Ce lundi 30 novembre, les députés algériens devront adopter le projet de Loi de finances 2016 qui suscite de vives polémiques. Les dispositions de cette loi divisent les partis politiques et nourrissent un véritable malaise, y compris au sein des partisans du régime.
Pourquoi ce projet de loi de finances concentre-t-il tant de critiques ? Ce texte répond-t-il vraiment aux préoccupations de l’heure ? En réalité, ce projet comporte de nombreux articles accusant un énorme déficit en clarté. Pis, certains articles doivent être vraiment revus en urgence car ils peuvent générer des situations qui risquent de porter grandement préjudice à l’économie du pays.
C’est, sans doute, l’article 2 de cette Loi de finances 2016 qui inquiète les experts. Officiellement, cet article permet l’annulation de la disposition imposée par la loi de finances complémentaire 2009 aux investisseurs pour réinvestir la part des exonérations fiscales dont ils bénéficient dans l’objectif d’encourager les investissements et la création des richesses. L’intention est noble. Mais en réalité, il est opaque et dangereux. Pourquoi ? « Cet article traite des avantages fiscaux accordés par l’Agence nationale de développement de l’investissement (ANDI). Sur une période de cinq ans, les investisseurs étrangers jouissent de ses avantages et ne paient pas plusieurs impôts à condition qu’ils développement leurs projets. Après cette période d’exonération, ils étaient obligés de réinvestir ses avantages fiscaux pour renforcer leur présence en Algérie, comme par exemple, en finançant la construction d’un nouveau siège. Par contre, la nouvelle loi de finances leur permet tout simplement de ne plus réinvestir les avantages fiscaux ! Ce qui va encourager les investisseurs étrangers à les transférer à l’étranger et l’Algérie sera la perdante« , regrette Mohamed Kessal, expert financier et consultant à l’étranger auprès de plusieurs institutions internationales. Pour notre interlocuteur, cet article de loi doit être rapidement rectifié pour éviter des dérapages dangereux liés à la fuite des capitaux.

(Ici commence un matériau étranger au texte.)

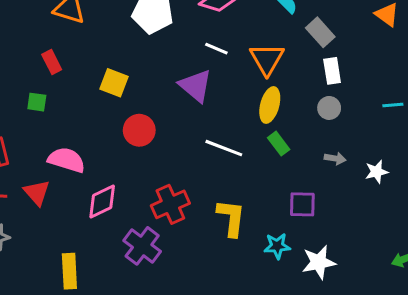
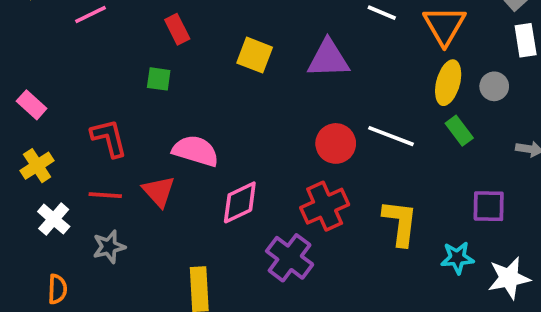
purple triangle: (196, 86) -> (328, 59), moved, turned -42
gray circle: (329, 108) -> (494, 86), moved
red circle: (139, 130) -> (336, 143), moved

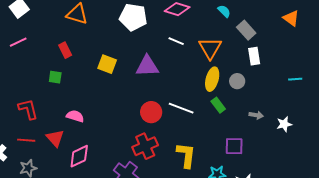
pink semicircle: (196, 151) -> (75, 116), size x0.7
pink diamond: (240, 202) -> (79, 156), moved

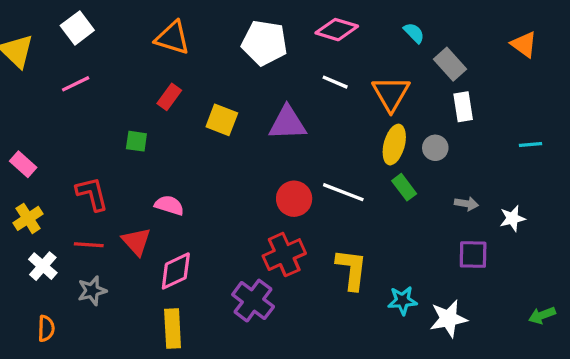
red rectangle: (65, 50) -> (169, 97), moved, turned 63
purple square: (234, 146) -> (473, 255), moved

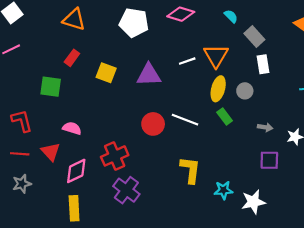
white line: (335, 82) -> (187, 61), moved, turned -42
green square: (136, 141) -> (51, 87), size x1.5
red cross: (284, 255) -> (115, 156), moved

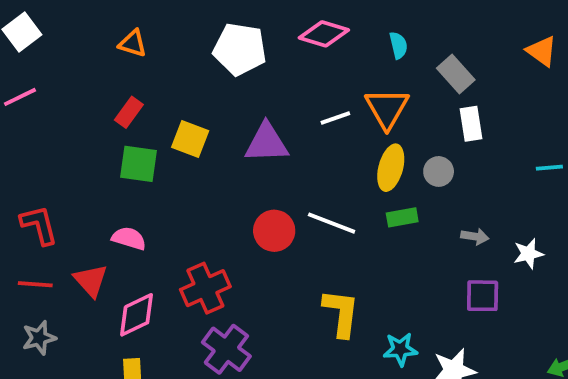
cyan semicircle: (231, 16) -> (398, 45), moved, turned 32
orange triangle: (74, 19) -> (133, 43), size x0.7
green square: (51, 87) -> (138, 164), moved
green rectangle: (225, 117) -> (402, 217), turned -63

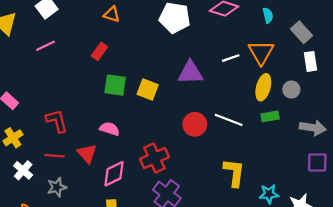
red rectangle: (129, 112) -> (99, 51), moved
yellow square: (190, 139) -> (148, 90), moved
gray arrow: (475, 236) -> (313, 128), size x1.6

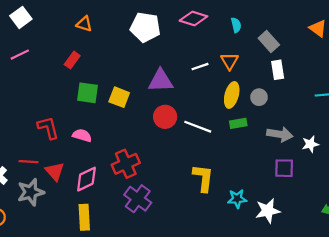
orange triangle: (261, 52) -> (230, 61), size x0.7
red L-shape: (57, 121) -> (48, 128), moved
red circle: (195, 124) -> (165, 117), moved
red triangle: (87, 154) -> (55, 171), moved
gray star: (57, 187) -> (31, 192), size x1.4

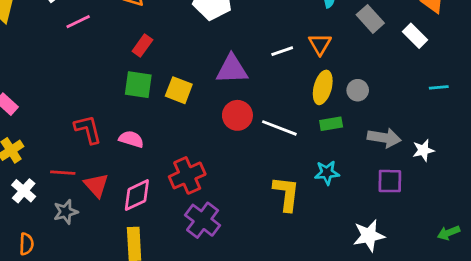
pink line: (20, 55) -> (78, 22), moved
red rectangle: (72, 60) -> (142, 45), moved
white rectangle: (278, 70) -> (415, 36), moved, turned -36
gray star: (31, 192) -> (66, 212), size x0.7
cyan star: (237, 199) -> (327, 173), moved

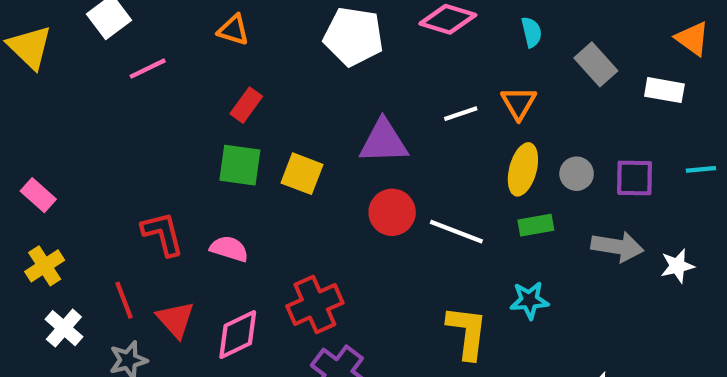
white rectangle: (415, 36) -> (664, 90), turned -35
red line: (63, 173) -> (124, 300), turned 65
purple square: (390, 181) -> (634, 178), moved

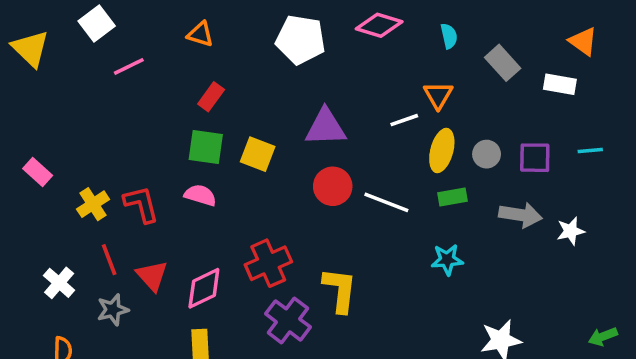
white line: (461, 114) -> (404, 120), moved
pink semicircle: (229, 249) -> (200, 195), moved
yellow cross: (45, 266) -> (93, 204), moved
yellow L-shape: (467, 332) -> (340, 290), moved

L’article 76 est aussi l’autre pomme de discorde qui fait peur aux économistes. Cette disposition permet aux entreprises algériennes de céder leurs actifs via la Bourse d’Alger. Mais le droit de préemption n’est pas imposé à ces cessions et n’importe quel investisseur étranger peut s’approprier la totalité des actions, s’il passe par la Bourse. Là aussi, l’intention est noble. Mais le mécanisme de fonctionnement accuse des déficiences. « La cession des actifs via la Bourse doit être soumise à un seuil ne dépassant pas les 49 % », analyse Mohamed Kessal, selon lequel il est vital pour la transparence et la bonne gouvernance d’établir des seuils pour chaque actionnaire lors de la cession d’une entreprise algérienne. Cette mesure permettra surtout d’éviter des situations de monopole qui peuvent nuire gravement à la concurrence et à l’économie algérienne en général.
Enfin, l’article 71 pourrait menacer sérieusement les équilibres du gouvernement algérien. Et pour cause ! Cet article de loi donne au gouvernement la “latitude de décider, par décret motivé sur rapport du ministre des Finances, de l’annulation ou du gel de projets lorsque les équilibres budgétaires sont compromis”. En plus, le ministre des Finances dispose de toute la latitude de transférer des budgets non-consommés vers d’autres secteurs qu’il juge, lui-seul, comme vitaux ou approprié. Le ministre des Finances disposerait ainsi d’un grand pouvoir et n’aura nullement besoin de son propre patron, le Premier ministre ou même le Président de la République. Cette situation est jugée très dangereuse car elle risque de causer des dérapages incontrôlés. « Trop de pouvoir nuit au pouvoir. Un ministre des Finances ne peut pas être le seul à décider des gestions de ces budgets. Gérer un pays n’a rien à voir avec gérer une banque ou une associations d’établissements financiers », avertit, en dernier lieu, Mohamed Kessal.